The Pastega awards are an annual honor given to two professors selected by students, faculty and the administration. According to Western’s website, the awards were created by “noted Oregon philanthropist Mario Pastega.”
Pastega donated to Western annually and part of that money was used to recognize educators who strove to push the students and the university to higher levels of excellence. The first recipients of the awards were honored in 1985, and it has been an annual ceremony since.
According to the Pastega Award website, the Pastega family made a $40,000 donation that was matched by the Oregon University System in 1997 to maintain the awards well into the future.
The Excellence in Teaching award is given to a professor who “engages, inspires and educates students to the greatest possible learning.”
The Excellence in Scholarship award is given to a professor who maintains “significant and enduring scholarly or creative achievement,” alongside their professorial duties. This can include ongoing research or publishing articles.
The decision on which professors will be honored is handled by the Pastega committee.
Chair of the committee Tom Bergeron said, “the work of choosing is done by the recipients from the two previous years,” in addition to a member of student government, and President Mark Weiss.
Last year’s winners were professor of history David Doellinger, awarded for Excellence in Scholarship, and the director of the writing center, professor of English Katherine Schmidt, was awarded for Excellence in Teaching.
The award is accompanied by a $1,000 honorarium.
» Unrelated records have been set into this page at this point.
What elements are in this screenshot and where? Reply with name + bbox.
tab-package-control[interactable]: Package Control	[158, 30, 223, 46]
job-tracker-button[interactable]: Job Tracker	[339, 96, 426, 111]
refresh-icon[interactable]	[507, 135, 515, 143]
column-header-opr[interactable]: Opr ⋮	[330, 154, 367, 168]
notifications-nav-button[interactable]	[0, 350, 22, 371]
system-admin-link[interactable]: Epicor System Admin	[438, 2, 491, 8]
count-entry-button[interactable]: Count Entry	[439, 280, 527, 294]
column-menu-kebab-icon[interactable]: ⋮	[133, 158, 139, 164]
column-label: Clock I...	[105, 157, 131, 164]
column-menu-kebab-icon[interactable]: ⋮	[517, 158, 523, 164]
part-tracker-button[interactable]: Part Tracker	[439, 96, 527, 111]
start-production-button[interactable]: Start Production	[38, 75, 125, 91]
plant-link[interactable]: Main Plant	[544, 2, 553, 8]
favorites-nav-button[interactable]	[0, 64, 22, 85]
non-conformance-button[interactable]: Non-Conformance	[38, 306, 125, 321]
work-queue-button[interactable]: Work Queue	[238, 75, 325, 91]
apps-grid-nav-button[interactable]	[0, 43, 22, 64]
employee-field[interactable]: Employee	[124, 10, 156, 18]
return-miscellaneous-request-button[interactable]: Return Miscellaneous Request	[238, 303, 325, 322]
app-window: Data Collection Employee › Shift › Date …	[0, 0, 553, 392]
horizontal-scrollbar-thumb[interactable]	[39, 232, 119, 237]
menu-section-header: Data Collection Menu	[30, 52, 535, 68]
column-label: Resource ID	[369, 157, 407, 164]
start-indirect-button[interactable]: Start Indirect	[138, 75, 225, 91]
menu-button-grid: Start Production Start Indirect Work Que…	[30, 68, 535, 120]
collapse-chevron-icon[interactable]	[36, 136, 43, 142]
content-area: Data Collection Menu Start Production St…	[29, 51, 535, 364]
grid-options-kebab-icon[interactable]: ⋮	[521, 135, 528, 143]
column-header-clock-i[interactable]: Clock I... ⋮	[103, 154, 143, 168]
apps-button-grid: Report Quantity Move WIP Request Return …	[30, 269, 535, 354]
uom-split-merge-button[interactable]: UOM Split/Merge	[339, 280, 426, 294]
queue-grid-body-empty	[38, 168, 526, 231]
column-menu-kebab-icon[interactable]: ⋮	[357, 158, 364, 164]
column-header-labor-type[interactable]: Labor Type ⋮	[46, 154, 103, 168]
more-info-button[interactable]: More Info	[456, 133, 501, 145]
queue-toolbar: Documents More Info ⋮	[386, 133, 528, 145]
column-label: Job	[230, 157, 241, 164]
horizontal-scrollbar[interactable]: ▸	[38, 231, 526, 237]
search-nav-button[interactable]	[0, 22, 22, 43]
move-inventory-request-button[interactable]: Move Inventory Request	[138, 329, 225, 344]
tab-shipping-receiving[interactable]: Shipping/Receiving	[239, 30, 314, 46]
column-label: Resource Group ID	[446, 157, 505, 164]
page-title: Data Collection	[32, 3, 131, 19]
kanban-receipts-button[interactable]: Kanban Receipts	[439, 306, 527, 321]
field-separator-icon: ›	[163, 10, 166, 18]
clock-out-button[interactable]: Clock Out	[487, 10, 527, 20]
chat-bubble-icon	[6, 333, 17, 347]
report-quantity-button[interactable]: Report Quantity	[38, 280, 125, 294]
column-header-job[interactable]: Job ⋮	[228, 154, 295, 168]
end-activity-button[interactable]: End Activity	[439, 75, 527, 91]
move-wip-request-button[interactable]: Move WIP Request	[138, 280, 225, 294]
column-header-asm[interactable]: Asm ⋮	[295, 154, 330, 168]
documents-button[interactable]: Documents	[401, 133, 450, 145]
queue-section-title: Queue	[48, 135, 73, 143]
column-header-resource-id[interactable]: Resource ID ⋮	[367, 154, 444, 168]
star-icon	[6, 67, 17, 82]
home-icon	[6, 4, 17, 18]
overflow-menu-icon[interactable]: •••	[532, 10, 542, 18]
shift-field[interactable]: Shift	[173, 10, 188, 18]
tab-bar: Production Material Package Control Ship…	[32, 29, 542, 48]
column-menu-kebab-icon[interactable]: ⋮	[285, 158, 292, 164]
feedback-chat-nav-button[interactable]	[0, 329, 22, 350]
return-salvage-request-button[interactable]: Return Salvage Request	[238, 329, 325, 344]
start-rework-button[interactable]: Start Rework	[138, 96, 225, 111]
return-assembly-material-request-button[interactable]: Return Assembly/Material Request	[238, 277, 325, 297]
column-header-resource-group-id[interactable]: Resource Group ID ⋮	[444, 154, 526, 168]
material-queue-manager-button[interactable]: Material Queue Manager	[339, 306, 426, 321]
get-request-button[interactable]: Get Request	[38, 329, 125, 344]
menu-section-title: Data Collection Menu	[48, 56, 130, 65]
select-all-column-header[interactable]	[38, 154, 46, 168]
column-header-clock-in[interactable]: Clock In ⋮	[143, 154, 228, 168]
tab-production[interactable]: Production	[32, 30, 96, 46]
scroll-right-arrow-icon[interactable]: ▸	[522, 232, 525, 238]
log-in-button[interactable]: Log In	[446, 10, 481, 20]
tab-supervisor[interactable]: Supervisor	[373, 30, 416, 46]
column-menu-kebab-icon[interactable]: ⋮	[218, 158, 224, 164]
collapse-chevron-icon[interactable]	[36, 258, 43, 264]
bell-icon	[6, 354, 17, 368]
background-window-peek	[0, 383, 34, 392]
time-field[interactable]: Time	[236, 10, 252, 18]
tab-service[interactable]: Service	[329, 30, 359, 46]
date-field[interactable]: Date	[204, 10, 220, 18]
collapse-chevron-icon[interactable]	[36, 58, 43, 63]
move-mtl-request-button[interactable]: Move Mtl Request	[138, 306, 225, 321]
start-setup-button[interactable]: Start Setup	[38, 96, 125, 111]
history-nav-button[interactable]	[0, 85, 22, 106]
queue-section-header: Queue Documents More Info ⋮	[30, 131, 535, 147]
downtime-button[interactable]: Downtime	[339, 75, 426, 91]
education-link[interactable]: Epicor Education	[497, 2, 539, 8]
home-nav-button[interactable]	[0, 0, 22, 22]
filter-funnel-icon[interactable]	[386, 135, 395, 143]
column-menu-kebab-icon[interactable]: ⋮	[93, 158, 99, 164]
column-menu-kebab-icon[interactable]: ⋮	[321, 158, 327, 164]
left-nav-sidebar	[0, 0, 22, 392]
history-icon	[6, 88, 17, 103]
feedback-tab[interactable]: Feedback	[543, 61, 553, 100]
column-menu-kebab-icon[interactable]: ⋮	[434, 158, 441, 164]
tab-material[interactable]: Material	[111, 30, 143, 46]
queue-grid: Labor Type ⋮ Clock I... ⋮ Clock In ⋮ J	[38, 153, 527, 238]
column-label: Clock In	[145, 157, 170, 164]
Dr. Kevin Walczyk: Professor of Music
Dr. Kevin Walczyk grew up in a musically diverse family, and as a result he was exposed to an array of musical knowledge and styles from an early age.
This knowledge and exposure soon turned into a passion and he continued his musical pursuits throughout his time in college at Pacific Lutheran University and University of North Texas.
While attending university, Walczyk shifted his interests from playing and enjoying music to composition. Walczyk said that composition seemed “unexplored and invigorating.”
Upon his graduation, Walczyk looked for a way to translate and convey his passion for composition to the younger generation, which pushed him to move into teaching.
As a first generation college graduate for his family, Dr. Walczyk said he chose to teach at Western in 1995 largely because of its reputation for excellence in serving first generation college attendees such as himself.
He also said he expressed interest in helping to build Western’s fledgling music program, and as a result he was given the opportunity to help orchestrate program development. The chance to involve himself in the new program featuring modern music composition and jazz techniques was both challenging and intriguing.
Walczyk said, “I am not only training future musicians, I am training future teachers, future mentors, and future role models of our society who will pass on their passion to future generations.”
Speaking about the award itself Walczyk said “this is a very humbling honor, particularly when one considers the number of outstanding faculty on the WOU campus.”
Dr. Maureen Dolan: Professor of Sociology
Earning a Ph.D. in Sociology in 1993, Dr. Dolan specializes in Latin American studies, class analysis, state theory, and gender studies.
Having graduated from the University of Wisconsin-Madison, Maureen made her way to Western in the same year, and she began teaching a wide range of classes under her umbrella of specialties.
Many of these attribute back to her interest in Latin America, which stems from a study abroad opportunity in Chile taken during her own years as a student.
Being taught by exiled Brazilian scholars was just the start of an in-depth trip in the South American country. While there, Dr. Dolan immersed herself in the local customs and agriculture, collaborating with the Nicaraguan Ministry of Agriculture in regards to agrarian development.
In this case, agrarian development is a set of factors, including technological and economical, that may have an effect on agricultural practices.
In relation to the entire trip, Dolan said “it was important in my formation of an understanding of sociology as a discipline that is critical, public, and engaged in the practice of social justice.”
Today, Dr. Dolan lives in Salem with her family following the creation of a service-learning course known as the Latino Mentor Program in 1996. Through educational and community outreach like the mentor program, Latinos are helping areas in Oregon that are underserved.
This community movement can involve tutoring programs in schools locally, and now even internationally since the program has spread to Mexico, Nicaragua and Argentina. The groups working with the international segment of the program focus on incarcerated youth and even the LGBTQ community.
“It is also a great honor to work with WOU students who bring their energy and insight to the Latino Mentor Program,” Dolan said. “In the development and expansion of the program, I have listened to my students and followed their lead in identifying our involvement in community projects.”
Dolan said she considers the Pastega Award “a great honor to be recognized by the WOU community for developing a curriculum that links teaching, research and service in the Latino Mentor Program.”